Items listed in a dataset
──────────
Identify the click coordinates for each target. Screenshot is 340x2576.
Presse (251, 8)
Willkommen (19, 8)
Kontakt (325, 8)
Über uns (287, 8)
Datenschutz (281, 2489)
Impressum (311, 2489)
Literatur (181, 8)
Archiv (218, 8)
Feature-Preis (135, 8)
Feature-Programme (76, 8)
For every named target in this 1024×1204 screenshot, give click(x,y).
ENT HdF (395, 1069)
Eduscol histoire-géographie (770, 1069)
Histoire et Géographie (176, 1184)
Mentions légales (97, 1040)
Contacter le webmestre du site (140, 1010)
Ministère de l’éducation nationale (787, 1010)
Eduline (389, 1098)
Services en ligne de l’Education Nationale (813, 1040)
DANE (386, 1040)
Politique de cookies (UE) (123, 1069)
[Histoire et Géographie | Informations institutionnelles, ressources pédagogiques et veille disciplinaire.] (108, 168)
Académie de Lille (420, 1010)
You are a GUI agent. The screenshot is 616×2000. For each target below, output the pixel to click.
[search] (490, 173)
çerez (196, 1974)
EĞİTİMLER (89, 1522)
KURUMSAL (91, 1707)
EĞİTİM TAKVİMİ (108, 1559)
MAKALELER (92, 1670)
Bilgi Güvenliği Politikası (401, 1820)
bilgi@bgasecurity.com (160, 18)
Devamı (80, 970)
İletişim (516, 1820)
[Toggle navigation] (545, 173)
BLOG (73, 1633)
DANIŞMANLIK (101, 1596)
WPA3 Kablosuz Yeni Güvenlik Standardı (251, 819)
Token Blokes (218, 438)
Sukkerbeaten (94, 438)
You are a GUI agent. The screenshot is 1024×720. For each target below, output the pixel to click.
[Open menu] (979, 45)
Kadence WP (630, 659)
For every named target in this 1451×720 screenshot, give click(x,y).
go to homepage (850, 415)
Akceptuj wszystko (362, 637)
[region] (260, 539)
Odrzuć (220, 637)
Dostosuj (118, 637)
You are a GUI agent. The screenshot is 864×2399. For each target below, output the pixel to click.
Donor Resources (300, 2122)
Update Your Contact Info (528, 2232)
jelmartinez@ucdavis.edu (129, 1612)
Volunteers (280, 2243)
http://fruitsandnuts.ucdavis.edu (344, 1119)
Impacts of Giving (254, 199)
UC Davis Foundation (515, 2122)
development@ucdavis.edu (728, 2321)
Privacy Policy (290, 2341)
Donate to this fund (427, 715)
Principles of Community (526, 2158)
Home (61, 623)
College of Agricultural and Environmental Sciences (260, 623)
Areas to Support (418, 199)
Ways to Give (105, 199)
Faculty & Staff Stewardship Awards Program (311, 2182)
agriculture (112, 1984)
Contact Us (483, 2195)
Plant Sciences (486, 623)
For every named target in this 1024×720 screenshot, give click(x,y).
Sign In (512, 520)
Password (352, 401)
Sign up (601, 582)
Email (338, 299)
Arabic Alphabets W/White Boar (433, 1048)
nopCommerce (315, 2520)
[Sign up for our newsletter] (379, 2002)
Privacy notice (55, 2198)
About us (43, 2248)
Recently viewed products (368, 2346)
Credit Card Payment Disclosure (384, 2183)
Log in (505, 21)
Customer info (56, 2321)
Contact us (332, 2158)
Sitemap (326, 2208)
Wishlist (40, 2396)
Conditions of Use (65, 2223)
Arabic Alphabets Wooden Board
──────────
• _Task details_
When you reach the line that contains "You are a GUI agent. The screenshot is 616×2000.", stop; that line and every line before it, from the very first line of the data, should be restated word for word.

• _Output for this task_
Identify the click coordinates for each target. Screenshot is 340x2576.
Presse (251, 8)
Willkommen (19, 8)
Kontakt (325, 8)
Über uns (287, 8)
Datenschutz (281, 2489)
Impressum (311, 2489)
Literatur (181, 8)
Archiv (218, 8)
Feature-Preis (135, 8)
Feature-Programme (76, 8)
For every named target in this 1024×1204 screenshot, give click(x,y).
ENT HdF (395, 1069)
Eduscol histoire-géographie (770, 1069)
Histoire et Géographie (176, 1184)
Mentions légales (97, 1040)
Contacter le webmestre du site (140, 1010)
Ministère de l’éducation nationale (787, 1010)
Eduline (389, 1098)
Services en ligne de l’Education Nationale (813, 1040)
DANE (386, 1040)
Politique de cookies (UE) (123, 1069)
[Histoire et Géographie | Informations institutionnelles, ressources pédagogiques et veille disciplinaire.] (108, 168)
Académie de Lille (420, 1010)
You are a GUI agent. The screenshot is 616×2000. For each target below, output the pixel to click.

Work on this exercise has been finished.